Senatorin Karin v. Welck begrüßt Gäste im Rathaus

19.08.2010, 17:08 Uhr

Insgesamt 21 verfolgte ehemalige Hamburger Bürgerinnen und Bürger aus den USA, Kanada, Großbritannien, den Niederlanden sowie Tschechien hat Senatorin Prof. Dr. Karin v. Welck heute im Rahmen eines Senatsfrühstücks in Hamburg begrüßt.

 

von Welck brgüßt ehemalige Verfolgte
Verfolgte des Naziregimes waren zu einem Senatsfrühstück zu Gast im Rathaus. Die früheren Hamburger Bürgerinnen und Bürger kamen unter anderem aus den USA, Kanada, Großbritannien, den Niederlanden und Tschechien. "Ich freue mich, dass Sie trotz dieser Erinnerungen nach Hamburg zurückgekommen sind“, sagte Senatorin von Welck (Dritte von rechts). Seit 1965 lädt der Senat Opfer des Naziregimes zu einem Besuchsprogramm in ihre alte Heimat ein. (Bild: Julian Boy / Pressestelle des Senats)
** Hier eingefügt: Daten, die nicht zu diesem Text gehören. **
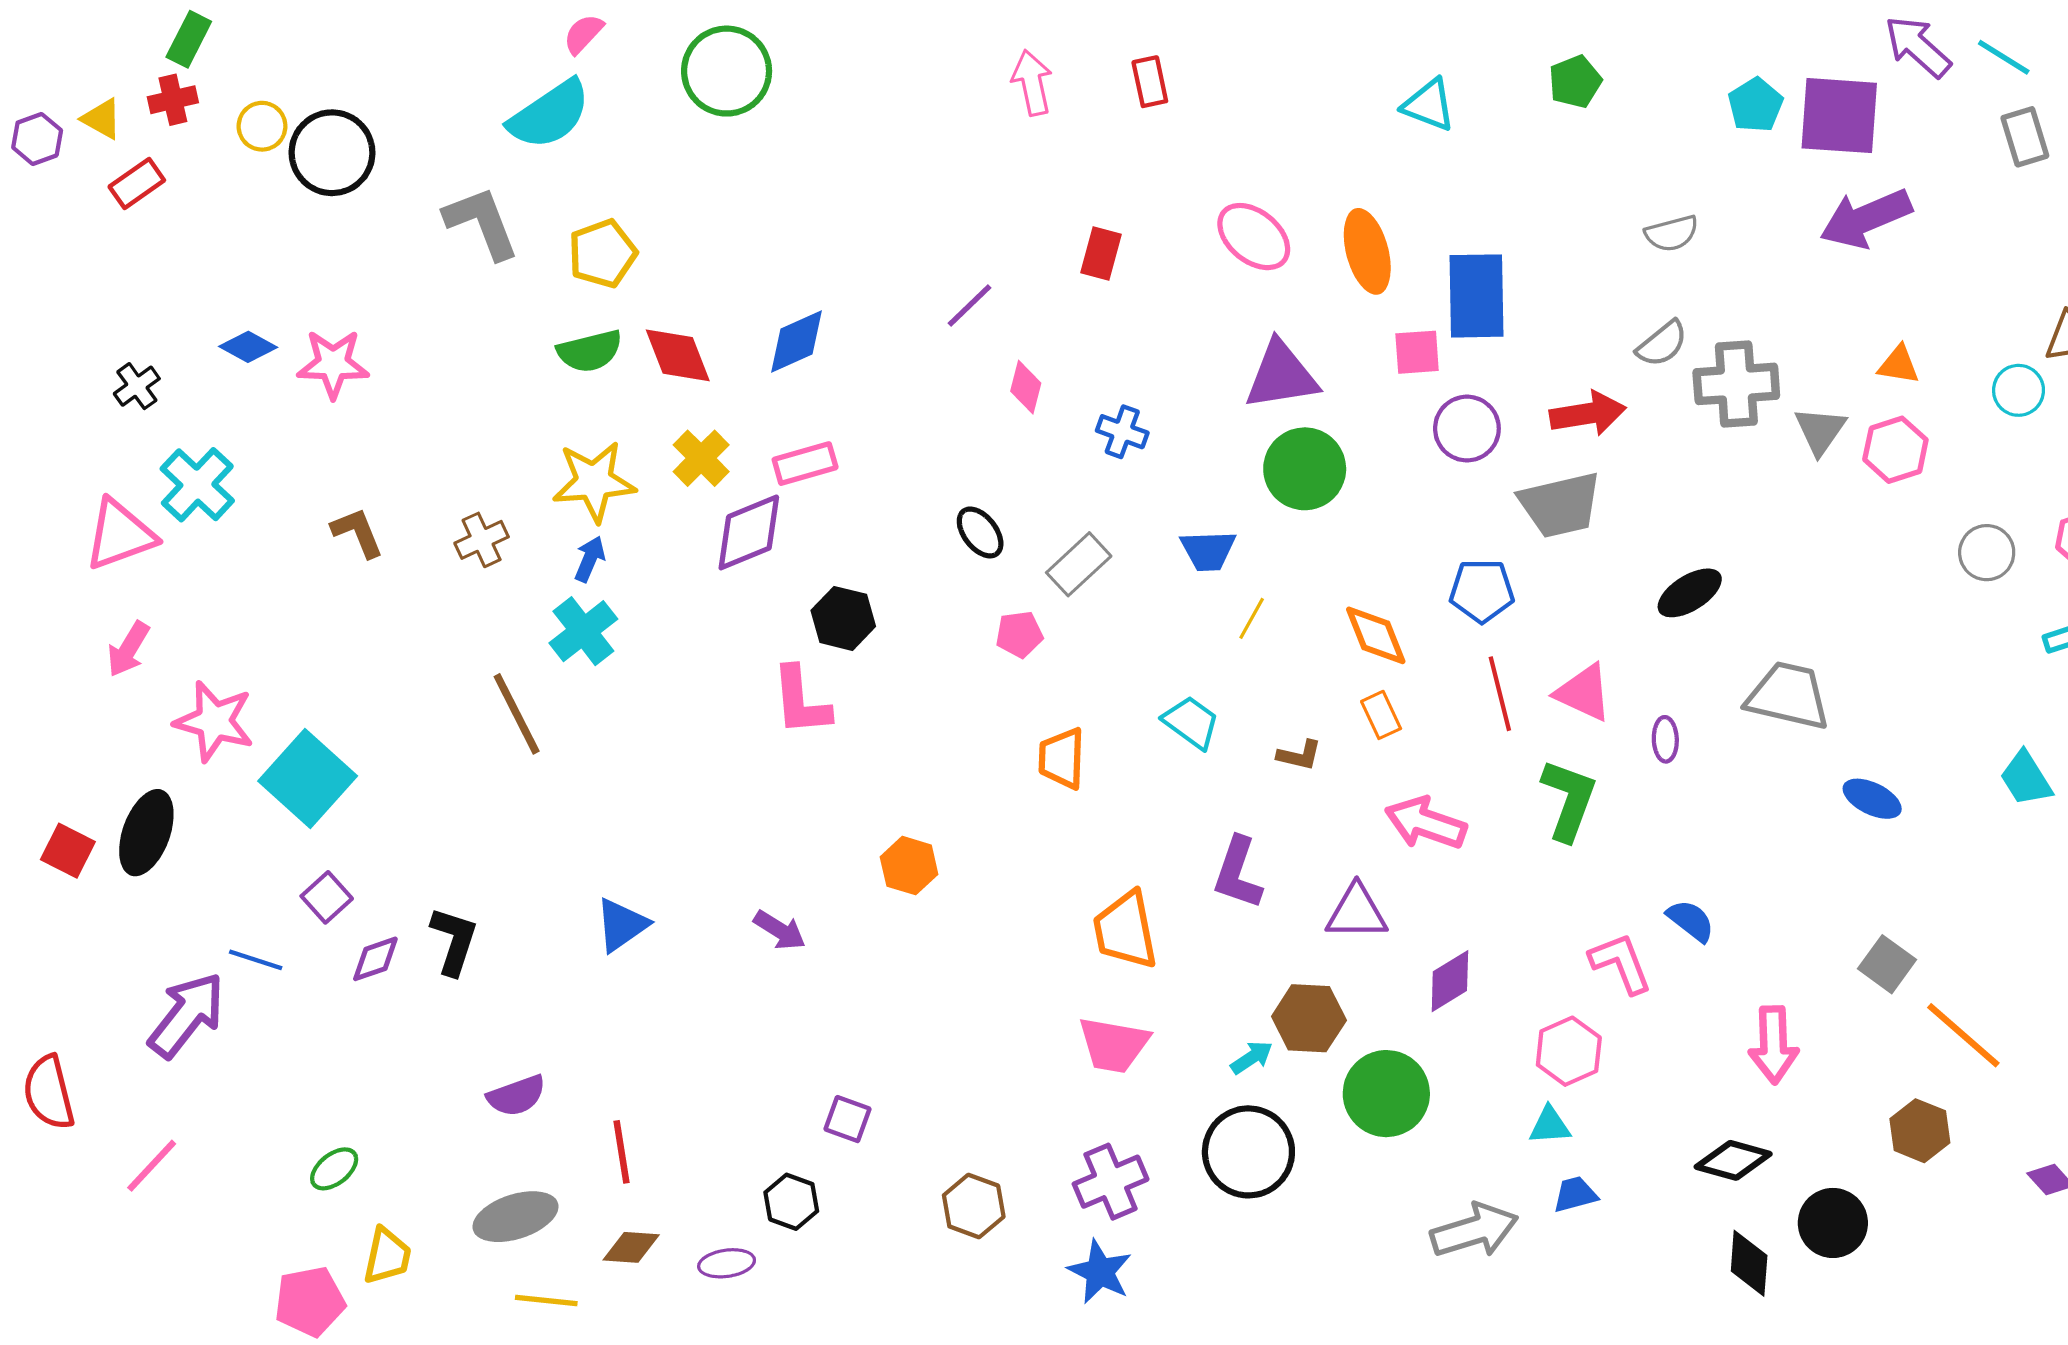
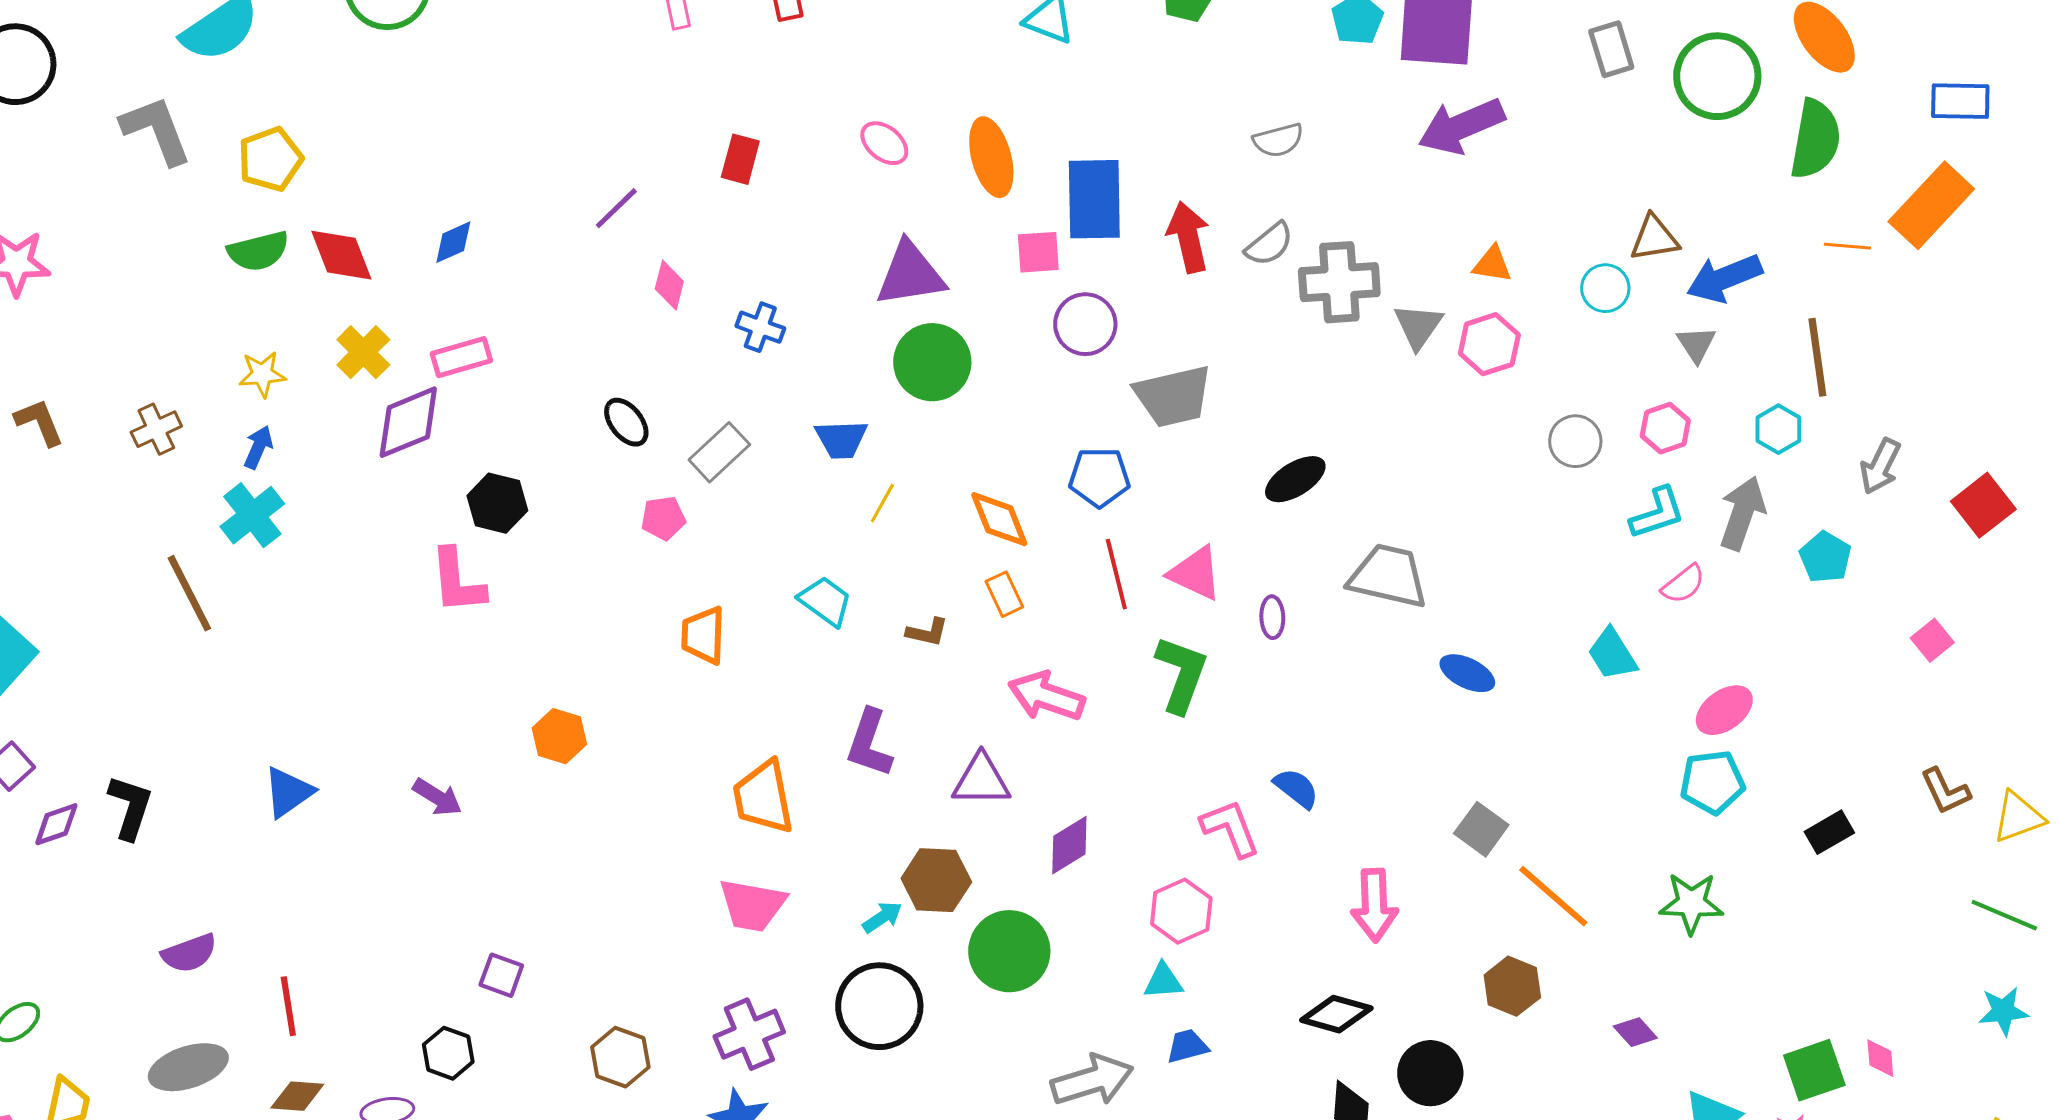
pink ellipse: (1254, 237) -> (884, 143), size x0.7
blue diamond: (797, 342) -> (453, 242), size x0.7
red arrow: (1588, 414) -> (1188, 237), moved, turned -94
yellow star: (594, 482) -> (262, 374), size x0.6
Sie sind Teilnehmer eines Besuchsprogramms für Verfolgte des nationalsozialistischen Regimes, das der Senat bereits seit vier Jahrzehnten durchführt.

 

Senatorin v. Welck sagte im Rahmen ihrer Begrüßung: „Ihr Besuch ist keine gewöhnliche Reise. Sie kommen zurück in die Stadt Ihrer Kindheit, die Sie mit schönen, glücklichen Erinnerungen verbinden – aber auch mit Erinnerungen, die fatal sind. Ich freue mich, dass Sie trotz dieser Erinnerungen nach Hamburg zurückgekommen sind.“

Ein Empfang im Rathaus und das Gespräch mit einem Mitglied des Senats gehören bei jedem Besuch dazu. Die Freie und Hansestadt lädt bewusst kleine Gruppen ein, um einen persönlichen Kontakt zu ermöglichen. Für die 21 ehemaligen Bürgerinnen und Bürger, die sich zur Zeit in Hamburg aufhalten, stehen außerdem Gespräche mit Vertretern der jüdischen Gemeinde vor Ort, Besuche auf den jüdischen Friedhöfen Hamburgs sowie der Besuch kultureller Veranstaltungen auf dem Programm.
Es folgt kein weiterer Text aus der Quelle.